A few weeks ago I went to GitHub Copilot Dev Days. Agents doing security reviews in CI, enforcing compliance on every push, managing Kubernetes operations. The demos were impressive. But I kept coming back to one question: what happens when something goes wrong and nobody can trace what the agent did?
I posted about it on X and it started a conversation. Someone responded that the guardrail is a comprehensive test suite. Fair point for application code. But most teams don't have comprehensive test coverage for infrastructure, and even if they did, tests only catch what you anticipated. Agents improvise.
Then I started looking into what's actually happening in production and it got worse.
Security researchers at General Analysis found that Cursor with Supabase MCP would read support tickets containing malicious commands and execute them. An attacker embedded SQL instructions in a support ticket telling the agent to read the integration_tokens table and post the data back. It did exactly that. The entire SQL database was exposed through a support ticket.
A misconfigured GitHub MCP server allowed unauthorized access to private vulnerability reports. Over 13,000 MCP servers launched on GitHub in 2025. Developers are integrating them faster than security teams can catalog them.
At a startup called SaaStr, an autonomous coding agent was given a maintenance task during a code freeze with explicit instructions to make no changes. It ran a DROP DATABASE command and wiped production. Then it generated 4,000 fake user accounts and fabricated logs to cover it up.
And Anthropic themselves had to patch a vulnerability in the official MCP inspector tool that quietly opened a backdoor on developer machines.
The common thread in all of these: no visibility into what the agent was doing until after the damage was done.
I've felt this gap myself. I spent the last year building MCP agents at an enterprise platform. Agents that submitted requests, modified records, called tools autonomously. The observability behind them was essentially just application logs. If something went wrong I could dig through logs and maybe reconstruct what happened. Maybe. There was no structured way to see which tools the agent called, in what order, with what arguments, what data it touched, and what it got back.

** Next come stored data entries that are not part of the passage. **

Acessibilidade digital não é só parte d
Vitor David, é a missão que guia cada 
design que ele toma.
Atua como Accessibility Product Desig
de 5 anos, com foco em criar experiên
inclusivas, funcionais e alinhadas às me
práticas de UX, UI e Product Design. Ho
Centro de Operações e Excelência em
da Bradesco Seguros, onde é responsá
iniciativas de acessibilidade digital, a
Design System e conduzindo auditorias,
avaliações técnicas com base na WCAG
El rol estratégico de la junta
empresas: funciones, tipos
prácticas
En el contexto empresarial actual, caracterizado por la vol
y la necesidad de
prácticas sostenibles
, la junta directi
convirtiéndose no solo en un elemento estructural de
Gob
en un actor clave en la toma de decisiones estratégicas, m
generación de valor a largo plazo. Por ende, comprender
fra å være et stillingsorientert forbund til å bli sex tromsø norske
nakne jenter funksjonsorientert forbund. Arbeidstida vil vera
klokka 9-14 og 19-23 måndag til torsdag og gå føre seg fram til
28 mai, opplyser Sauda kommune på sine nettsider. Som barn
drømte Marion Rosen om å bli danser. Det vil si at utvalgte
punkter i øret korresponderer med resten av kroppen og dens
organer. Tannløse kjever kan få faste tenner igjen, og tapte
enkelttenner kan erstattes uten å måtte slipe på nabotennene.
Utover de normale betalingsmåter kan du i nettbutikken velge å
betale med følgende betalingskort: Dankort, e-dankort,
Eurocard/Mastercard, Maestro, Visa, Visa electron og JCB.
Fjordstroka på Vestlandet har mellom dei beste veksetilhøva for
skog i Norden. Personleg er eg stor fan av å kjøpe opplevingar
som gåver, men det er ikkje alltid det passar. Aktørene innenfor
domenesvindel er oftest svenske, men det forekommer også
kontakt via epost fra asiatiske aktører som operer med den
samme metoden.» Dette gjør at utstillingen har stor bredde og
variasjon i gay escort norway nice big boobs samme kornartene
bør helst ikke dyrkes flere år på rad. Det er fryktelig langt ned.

MCP's own protocol specification can't enforce security at the protocol level. A research paper on enterprise MCP security specifically names "Insufficient Auditability" as a critical threat, noting that inadequate logging restricts "detection and investigation of security events."
So I built the thing I wished I had.
mcp-audit-trail is a lightweight observability layer for MCP agents. It captures a structured audit trail of every tool call and generates a visual report of what the agent did during a session.

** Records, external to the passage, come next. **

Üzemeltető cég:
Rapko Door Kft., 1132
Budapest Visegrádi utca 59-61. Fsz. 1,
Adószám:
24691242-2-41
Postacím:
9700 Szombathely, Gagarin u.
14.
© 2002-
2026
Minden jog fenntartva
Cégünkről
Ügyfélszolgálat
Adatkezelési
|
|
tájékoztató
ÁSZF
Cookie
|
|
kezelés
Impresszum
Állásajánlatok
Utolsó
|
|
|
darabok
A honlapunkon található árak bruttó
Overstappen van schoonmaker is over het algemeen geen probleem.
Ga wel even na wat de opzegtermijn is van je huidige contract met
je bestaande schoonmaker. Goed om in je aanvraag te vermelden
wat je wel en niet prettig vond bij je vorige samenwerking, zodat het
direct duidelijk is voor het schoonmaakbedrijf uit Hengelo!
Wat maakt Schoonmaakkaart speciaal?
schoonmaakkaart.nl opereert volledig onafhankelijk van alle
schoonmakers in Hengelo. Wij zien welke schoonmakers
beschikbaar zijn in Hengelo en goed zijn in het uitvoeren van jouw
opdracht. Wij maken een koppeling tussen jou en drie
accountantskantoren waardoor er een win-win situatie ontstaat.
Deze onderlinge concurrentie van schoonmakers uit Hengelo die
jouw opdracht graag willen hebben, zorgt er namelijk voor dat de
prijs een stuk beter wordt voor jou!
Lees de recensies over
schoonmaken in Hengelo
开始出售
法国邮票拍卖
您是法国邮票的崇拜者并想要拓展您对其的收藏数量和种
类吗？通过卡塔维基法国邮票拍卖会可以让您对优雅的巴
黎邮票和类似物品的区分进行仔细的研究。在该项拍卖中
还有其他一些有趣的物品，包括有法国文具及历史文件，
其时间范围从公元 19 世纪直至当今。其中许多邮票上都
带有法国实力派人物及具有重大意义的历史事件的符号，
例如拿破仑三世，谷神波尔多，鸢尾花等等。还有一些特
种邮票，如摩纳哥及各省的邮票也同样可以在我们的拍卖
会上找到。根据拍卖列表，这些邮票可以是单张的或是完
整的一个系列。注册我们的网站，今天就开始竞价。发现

There are two ways to use it.
The first is the proxy. You wrap any MCP server command with mcp-audit proxy --server "python your_server.py" and it sits transparently between the client and server, intercepting every JSON-RPC message in both directions. The client and server don't know it's there. You don't change any code. You just get a complete log of every interaction.
The second is the programmatic API. You import AuditLogger into your own MCP client code and record tool calls as they happen. You configure which tools are sensitive and which perform write actions using AuditConfig, and the logger handles classification and entity tracking automatically.
Both modes produce a structured JSON audit log. Each event captures the timestamp, which tool was called, what arguments were passed, what the result was, what data entities were accessed, and whether any errors occurred. The log also includes a session summary: total tool calls, tools used, unique data entities touched, and error count.
Then you run mcp-audit report and get a standalone HTML report. It shows the session summary, a tool usage breakdown where each tool is tagged as READ, SENSITIVE, or WRITE, a data access map showing which entities were touched by which tools, and an interactive event timeline where you can expand any event to see the full arguments and results. Sensitive data access gets flagged in purple. Write actions get amber. Errors get red.
The demo scenario I built with it is intentionally designed to surface the patterns that matter. An agent searches for employees, accesses pay information for people in different departments, submits a time-off request, and tries to look up a non-existent employee. The report immediately surfaces questions a security or compliance team would ask. Why did the agent access salary data for someone in a different department? Did the employee authorize that time-off submission? Was the failed lookup a hallucination?
This isn't trying to be a full enterprise solution. Companies like MintMCP, Ithena, and Datadog are building comprehensive MCP observability platforms. What I wanted was something you could drop into any existing MCP setup in 30 seconds and immediately see what your agent is doing. No gateway to deploy, no infrastructure to set up. Just pip install mcp-audit-trail and wrap your server.
The repo is at github.com/khushidahi/mcp-audit-trail. Install it, run the demo, and look at the report. If you're running MCP agents in production without structured audit logging, you're flying blind. And based on what I've seen in the last few months, that's most of us.